O primo desventurado

O primo desventurado
Tudo deu errado para Maximiliano, imperador do México. Nem o parentesco com D. Pedro II o salvou do pior dos fins: o fuzilamento
Javier Torres Medina

Dois primos, dois grandes impérios na América, uma hegemonia familiar que transformaria o continente. O sonho do arquiduque Maximiliano, subitamente lançado ao posto de imperador do México, incluía D. Pedro II e uma poderosa aliança com o Brasil. Mas nunca chegou nem perto de se realizar. Em apenas três anos, desmoronou e virou tragédia.

D. Pedro II (1825-1891) e Maximiliano de Habsburgo (1832-1867) provinham de ramos distintos da nobreza austríaca. O parentesco estimulou o novo imperador a buscar o apoio do primo assim que assumiu o governo mexicano, em 1864. Até porque sua sobrevivência esteve sempre por um fio e qualquer apoio externo seria bem-vindo. Não faltaram tentativas de aproximação por cartas e pela via diplomática. Tudo em vão: os dois países não assinaram qualquer tratado e mantiveram relações bastante frias. D. Pedro II sequer chegou a reconhecer como legítimo o governo de seu primo. Para conhecer os motivos dessa rejeição em família, é preciso olhar para o contexto da época.

Maximiliano tinha 32 anos quando foi enviado ao México para se tornar imperador. Haviam se passado dois anos desde a invasão do país pela França, motivada por razões econômicas, especialmente a moratória que o então presidente do México, Benito Juárez (1806-1872), decretou sobre a dívida externa do país. É claro que as intenções do imperador francês Napoleão III (1808-1873) iam bem além de uma simples ocupação militar. Seu projeto era a implantação de um império latino-americano católico que pudesse representar um freio à influência anglo-saxônica no continente. Uma vez que os franceses obtiveram o controle do país, uma junta de notáveis ofereceu o trono a Maximiliano da Áustria, irmão mais novo do imperador austríaco Francisco José I (1830-1916).

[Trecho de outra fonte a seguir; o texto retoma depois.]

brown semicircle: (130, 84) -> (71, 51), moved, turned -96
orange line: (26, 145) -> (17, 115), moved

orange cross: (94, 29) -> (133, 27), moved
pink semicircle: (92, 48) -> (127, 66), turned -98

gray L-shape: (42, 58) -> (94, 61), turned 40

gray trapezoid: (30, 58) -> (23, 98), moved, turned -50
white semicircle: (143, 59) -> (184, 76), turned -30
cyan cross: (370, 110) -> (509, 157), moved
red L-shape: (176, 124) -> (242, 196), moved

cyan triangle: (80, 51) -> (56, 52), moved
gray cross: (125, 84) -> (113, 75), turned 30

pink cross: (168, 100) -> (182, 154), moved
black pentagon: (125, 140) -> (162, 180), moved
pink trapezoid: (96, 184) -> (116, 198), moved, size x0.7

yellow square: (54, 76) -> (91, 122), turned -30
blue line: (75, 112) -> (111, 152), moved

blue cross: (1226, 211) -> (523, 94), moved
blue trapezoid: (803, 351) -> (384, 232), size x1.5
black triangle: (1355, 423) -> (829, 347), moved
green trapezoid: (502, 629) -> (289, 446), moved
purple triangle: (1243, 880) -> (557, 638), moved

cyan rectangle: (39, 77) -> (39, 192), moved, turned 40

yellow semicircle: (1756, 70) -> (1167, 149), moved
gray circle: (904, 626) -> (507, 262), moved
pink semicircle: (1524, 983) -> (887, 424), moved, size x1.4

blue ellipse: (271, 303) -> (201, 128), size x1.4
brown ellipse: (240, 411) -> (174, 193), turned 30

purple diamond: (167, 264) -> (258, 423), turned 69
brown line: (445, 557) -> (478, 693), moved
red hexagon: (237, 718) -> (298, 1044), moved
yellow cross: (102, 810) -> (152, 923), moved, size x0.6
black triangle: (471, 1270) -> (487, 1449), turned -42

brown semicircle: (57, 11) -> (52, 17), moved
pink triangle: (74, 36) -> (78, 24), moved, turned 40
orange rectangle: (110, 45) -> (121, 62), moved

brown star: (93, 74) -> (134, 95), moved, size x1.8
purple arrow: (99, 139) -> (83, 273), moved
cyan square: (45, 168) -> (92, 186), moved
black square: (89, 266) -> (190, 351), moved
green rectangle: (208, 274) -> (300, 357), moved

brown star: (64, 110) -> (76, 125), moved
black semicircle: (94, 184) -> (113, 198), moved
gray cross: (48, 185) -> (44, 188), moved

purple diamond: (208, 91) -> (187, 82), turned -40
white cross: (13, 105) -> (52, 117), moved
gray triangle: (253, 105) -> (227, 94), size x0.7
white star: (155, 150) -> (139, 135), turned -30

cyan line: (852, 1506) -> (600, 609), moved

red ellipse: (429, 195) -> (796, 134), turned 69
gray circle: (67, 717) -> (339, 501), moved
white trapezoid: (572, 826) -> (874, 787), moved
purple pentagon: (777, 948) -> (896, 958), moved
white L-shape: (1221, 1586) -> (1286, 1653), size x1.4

Depois de uma juventude dedicada à Marinha austríaca, Maximiliano se afastara da vida pública, vivendo em seu castelo italiano de Miramare, em Trieste, com a esposa, Carlota Amália da Bélgica (1840-1927). Aceitou o convite com a condição de saber se a população mexicana apoiava a medida. Os franceses não tardaram em providenciar a resposta, encomendando um plebiscito. O resultado foi o que eles queriam ouvir: havia uma vontade popular favorável ao novo imperador. Mas, ao chegar, Maximiliano encontrou uma situação muito mais complicada do que esperava.

Em maio de 1864, desembarcou em Veracruz, onde foi recebido com frieza. Nas outras cidades pelas quais passou com sua esposa, contudo, o povo os acolheu calorosamente. Havia esperança de que, sob seu comando, a situação mexicana melhorasse. O novo casal imperial prometia acabar com a guerra civil e trazer para o país os benefícios da civilização e do progresso. A situação do México, porém, não se estabilizou. Pelo contrário: como nem todos estavam de acordo com a ocupação francesa, uma forte oposição contra os monarcas europeus foi encabeçada pelo ex-presidente Juárez. Segundo ele, Maximiliano e Carlota eram um atentado contra o governo legalmente estabelecido. Para sair da incômoda situação e conseguir legitimar seu império, o monarca passou a buscar acordos, pactos e o respaldo de outras nações já estabelecidas no continente, como o Brasil.

Quatro anos antes, Maximiliano havia se encontrado pessoalmente com D. Pedro II. Numa viagem à América do Sul, fora recebido pelas princesas Isabel e Leopoldina em Petrópolis, e depois rumara até o Espírito Santo para ver o imperador. Amante da botânica e da zoologia, aproveitou a viagem para explorar a natureza tropical. Dizem que levou espécimes de aves, insetos e plantas para a sua coleção particular.

Mas agora a boa vida tinha acabado. À frente do Império mexicano, pressionado por todos os lados, não tardou em escrever para o seu primo brasileiro. As cartas alternavam comentários formais com mensagens de cunho pessoal. Elas revelam as estratégias usadas pelo imperador mexicano para se aproximar do Brasil. Tratando o primo brasileiro por “irmão”, Maximiliano não poupa elogios ao governo que, segundo ele, “desperta a inveja do Novo Mundo”, e evoca possíveis afinidades entre seus impérios: “Tenho pensado nas similaridades que reinam entre nossos dois países e todo o meu desejo é seguir a via traçada por Vossa Majestade para obter bons resultados”.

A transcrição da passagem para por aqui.